Em audiência, deputado convoca população para fiscalizar gastos públicos

Vinícius Squinelo
Marquinhos relatará projeto sobre acesso à informação na CCJ (Foto: Roberto Higa/AL)Marquinhos relatará projeto sobre acesso à informação na CCJ (Foto: Roberto Higa/AL)

Na audiência pública para debater a Lei de Acesso à Informação, o deputado estadual Marquinhos Trad (PMDB), relator do projeto na CCJ (Comissão de Constituição e Justiça), convocou, nesta segunda-feira (9), a população para fiscalizar os gastos públicos. Especialista na divulgação de dados, o palestrante Bruno Schimitt Filho, ponderou que falta divulgar a ferramenta ao cidadão e frisou que o desafio é criar mecanismos para facilitar o acompanhamento da receita e das despesas dos Poderes.

“De nada adianta protestar e eleger os políticos se a gente não acompanhar o trabalho. Na campanha, é natural o discurso suave, com promessas de paraíso, mas é preciso o monitoramento para saber se o que foi pregado foi cumprido. Só assim, as coisas vão começar a mudar no nosso país”, avaliou Marquinhos.

Neste sentido, ele classificou a audiência de hoje como uma oportunidade de ouro a fim de garantir a participação popular nas decisões públicas. “Convidamos a população para ter noção de como poderá acompanhar os gastos e ter certeza do destino dos recursos”, frisou.

Analista de negócios na Governança Brasil, Bruno Schimitt Filho reconhece que a população deixa a desejar na hora de acompanhar os passos da administração pública.
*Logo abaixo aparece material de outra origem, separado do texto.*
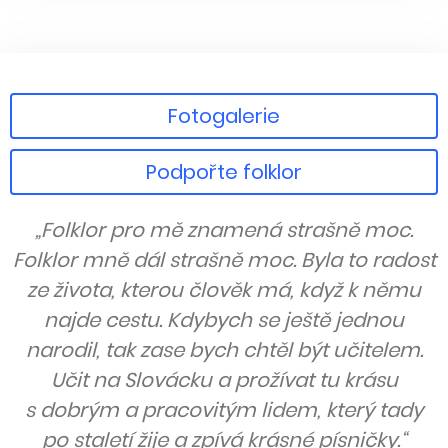
Fotogalerie
Podpořte folklor
„Folklor pro mě znamená strašně moc.
Folklor mně dál strašně moc. Byla to radost
ze života, kterou člověk má, když k němu
najde cestu. Kdybych se ještě jednou
narodil, tak zase bych chtěl být učitelem.
Učit na Slovácku a prožívat tu krásu
s dobrým a pracovitým lidem, který tady
po staletí žije a zpívá krásné písničky.“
Ele, no entanto, acredita que o próprio governo peca neste sentido por divulgar pouco o mecanismo e também pelo fato de a pesquisa ser complexa.

“A gama de informação é muito ampla e faltam ferramentas na internet para facilitar a vida da população”, explicou. O especialista, porém, aposta no avanço da consciência tanto pública quanto do cidadão. “Na Europa, por exemplo, foram necessários cinco anos para o sistema se aperfeiçoar”, comentou.
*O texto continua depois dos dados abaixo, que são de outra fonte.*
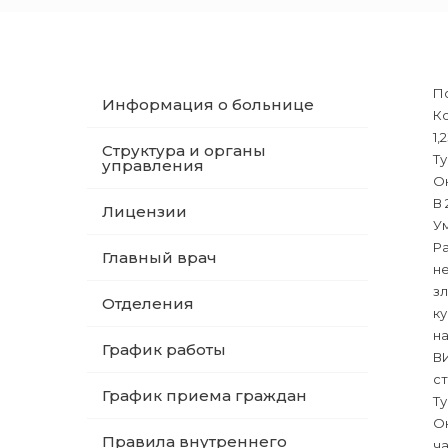
По
Информация о больнице
Ко
1,
Структура и органы
Ту
управления
Ок
В 
Лицензии
Ум
Р
Главный врач
н
з
Отделения
к
н
График работы
В
с
График приема граждан
Ту
Он
Правила внутреннего
ча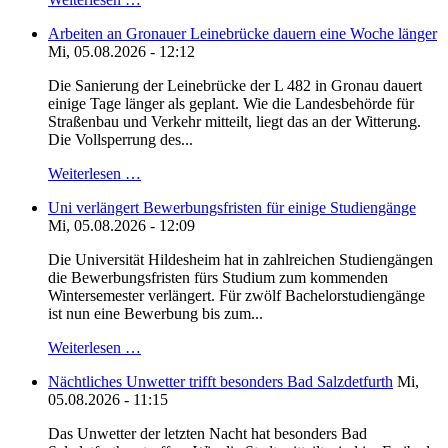
Arbeiten an Gronauer Leinebrücke dauern eine Woche länger
Mi, 05.08.2026 - 12:12
Die Sanierung der Leinebrücke der L 482 in Gronau dauert
einige Tage länger als geplant. Wie die Landesbehörde für
Straßenbau und Verkehr mitteilt, liegt das an der Witterung.
Die Vollsperrung des...
Weiterlesen …
Uni verlängert Bewerbungsfristen für einige Studiengänge
Mi, 05.08.2026 - 12:09
Die Universität Hildesheim hat in zahlreichen Studiengängen
die Bewerbungsfristen fürs Studium zum kommenden
Wintersemester verlängert. Für zwölf Bachelorstudiengänge
ist nun eine Bewerbung bis zum...
Weiterlesen …
Nächtliches Unwetter trifft besonders Bad Salzdetfurth
Mi,
05.08.2026 - 11:15
Das Unwetter der letzten Nacht hat besonders Bad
Polêmicas - Entre os pontos mais polêmicos, Marquinhos elencou a divulgação do nome, salário, função e horário de trabalho de todos os servidores públicos e comissionados. No projeto do Poder Executivo, o governador André Púccinelli (PMDB) propõe revelar apenas a nomenclatura da função para preservar o princípio da segurança familiar e da privacidade.

“A sociedade, por sua vez, quer saber tudo especificado. Ao mesmo tempo, a OAB (Ordem dos Advogados do Brasil) defende o direito à privacidade, a segurança familiar. Então, vamos ouvir as entidades e a população para chegar a um denominador comum”, afirmou Marquinhos.
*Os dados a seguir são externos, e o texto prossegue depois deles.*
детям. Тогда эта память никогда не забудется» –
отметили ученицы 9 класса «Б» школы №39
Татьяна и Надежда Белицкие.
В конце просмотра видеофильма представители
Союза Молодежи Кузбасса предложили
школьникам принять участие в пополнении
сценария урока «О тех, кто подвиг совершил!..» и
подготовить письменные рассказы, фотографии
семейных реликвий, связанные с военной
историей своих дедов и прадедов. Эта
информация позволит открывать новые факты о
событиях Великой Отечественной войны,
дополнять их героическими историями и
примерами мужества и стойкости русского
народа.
Presente na audiência, o defensor público Cauê Duarte Urdiales, defendeu a privacidade do servidor. “Para garantirmos o controle dos gastos, não precisamos expor o cidadão”, disse. “O que interessa é a informação e a privacidade deve prevalecer”, reforçou.

Das 500 autoridades convidadas para a audiência, compareceram ao debate o presidente da Câmara Municipal de Itaporã, vereador Adriano Martins, o defensor público, o palestrante e Augostin Caval Lopes, oficial consular do Paraguai. “É uma pena que em um momento de grande importância como esse, entidades e autoridades, que muitas vezes reclamam das leis, não compareceram para ajudar essa Casa a atender o clamor da sociedade por mais transparência”, afirmou Marquinhos.

Na semana que vem, o deputado emitirá na CCJ parecer sobre o projeto para, na sequência, ele ser apreciado em plenário pelos 24 deputados estaduais. Depois, a matéria segue para sanção do governador.